CFO Simon Henry on Thursday disclosed the news during a quarterly earnings conference call. He said efforts would be scaled back from attempts in the summer of 2012 to find oil and gas. Shell has contracted with Transocean Ltd. to secure the semi-submersible Polar Pioneer as soon as early 2014 while it makes final assessments on whether it would be cost effective to replace a damaged drilling unit used in the inaugural drilling venture.

The project is the largest single exploration prospect in the Shell group, said Henry, who stressed that it has multi-billion-barrel potential.

“It is very important to get the drillbit into the reservoir,” he said. “What do we have?
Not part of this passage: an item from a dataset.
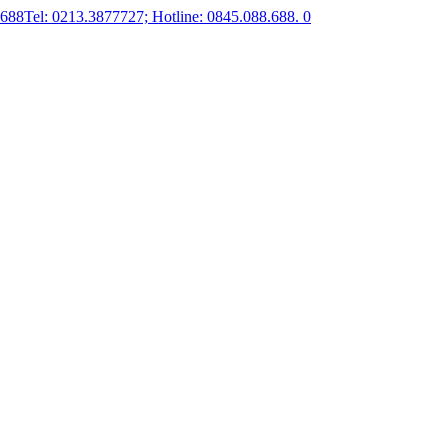
.688
Tel: 0213.3877727; Hotline: 0845.088.688.
0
Is there oil there?”

Shell in its summer 2012 operations used top-hole drilling to explore 1,500 feet beneath Alaska waters in the Chukchi Sea. Its unique oil spill containment system was damaged during deployment and could not reach the site before the drilling season had ended.

Shell plans to soon file a broad drilling blueprint to pursue Chukchi drilling with Department of Interior regulators, Henry said. Shell has no plans to resume drilling efforts in the shallower Beaufort Sea, where the Kulluk rig had operated in 2012.

We have not yet confirmed if we drill in 2014,” said Henry. “Clearly, we would like to drill as soon as possible, so we are putting the building blocks in place. There remains a permitting and regulatory process through which we need to go, before we can confirm a decision to actually drill in 2014.”

For years and with billions of dollars, Shell has worked to drill offshore Alaska, finally launching an inaugural campaign in summer 2012, only to suffer a continuing series of mishaps. Following the brief drilling effort, the two drilling units were shuttered and towed back to shore. However, the Kulluk drilling unit separated from a tow vessel on New Year’s Eve 2012 and ran aground (see Daily GPI, Jan. 8).

The grounding, just one of the mishaps, led the Department of Interior in early January to launch a high-level assessment of Shell’s program (see Daily GPI, Jan. 11). Six weeks later, shortly before Interior’s report laid blame at Shell’s feet, the producer took a “pause” in its Alaska efforts and canceled 2013 plans (see Daily GPI, March 18;Feb. 28).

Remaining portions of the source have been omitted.